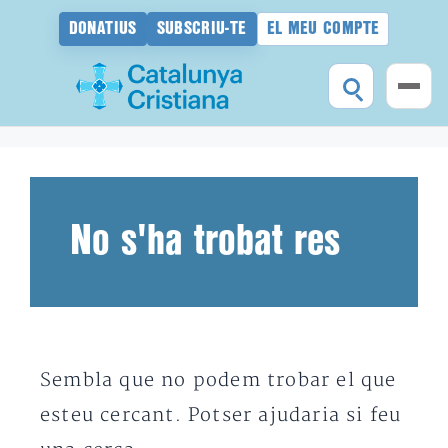
DONATIUS
SUBSCRIU-TE
EL MEU COMPTE
Vés
al
contingut
No s'ha trobat res
Sembla que no podem trobar el que
esteu cercant. Potser ajudaria si feu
※
- **Aim of the exercise**
Return all material verbatim, pictures omitted.

- **Your response**
DONATIUS
SUBSCRIU-TE
EL MEU COMPTE
Vés
al
contingut
No s'ha trobat res
Sembla que no podem trobar el que
esteu cercant. Potser ajudaria si feu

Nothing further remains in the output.